INSTRUCTIONS TO FOLLOW » Copy each line of the records below that has "published" in it.

---------- ENTRIES SUPPLIED ----------

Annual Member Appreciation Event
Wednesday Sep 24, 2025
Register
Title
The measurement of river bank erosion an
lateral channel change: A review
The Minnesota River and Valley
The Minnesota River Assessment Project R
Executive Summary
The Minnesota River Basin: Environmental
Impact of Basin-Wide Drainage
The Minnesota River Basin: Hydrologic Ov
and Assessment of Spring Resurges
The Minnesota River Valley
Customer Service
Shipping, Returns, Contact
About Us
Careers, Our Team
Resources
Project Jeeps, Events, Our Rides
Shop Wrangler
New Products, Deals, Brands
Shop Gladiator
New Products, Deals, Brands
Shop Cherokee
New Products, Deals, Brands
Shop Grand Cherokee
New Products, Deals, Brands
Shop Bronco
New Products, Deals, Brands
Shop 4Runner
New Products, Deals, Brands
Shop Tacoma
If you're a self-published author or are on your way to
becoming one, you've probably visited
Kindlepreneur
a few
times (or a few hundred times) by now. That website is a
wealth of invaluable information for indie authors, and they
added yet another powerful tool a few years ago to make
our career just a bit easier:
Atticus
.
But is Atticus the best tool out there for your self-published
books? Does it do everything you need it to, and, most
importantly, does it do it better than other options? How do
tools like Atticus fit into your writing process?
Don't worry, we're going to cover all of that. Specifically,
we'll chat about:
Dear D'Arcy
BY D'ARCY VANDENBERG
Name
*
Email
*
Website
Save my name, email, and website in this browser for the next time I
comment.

----------

ANSWER FOR THE TASK »
If you're a self-published author or are on your way to
But is Atticus the best tool out there for your self-published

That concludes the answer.